▶ _DATA FOR REVIEW_
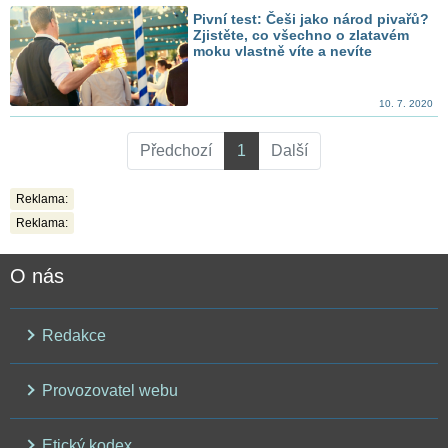
Pivní test: Češi jako národ pivařů?
Zjistěte, co všechno o zlatavém
moku vlastně víte a nevíte
10. 7. 2020
Předchozí
1
Další
Reklama:
Reklama:
O nás
Redakce
Provozovatel webu
Etický kodex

▶ _EXERCISE_
The answer must be an exact copy of the records above, with the pictures left out.

▶ _FINISHED EXERCISE_
Pivní test: Češi jako národ pivařů?
Zjistěte, co všechno o zlatavém
moku vlastně víte a nevíte
10. 7. 2020
Předchozí
1
Další
Reklama:
Reklama:
O nás
Redakce
Provozovatel webu
Etický kodex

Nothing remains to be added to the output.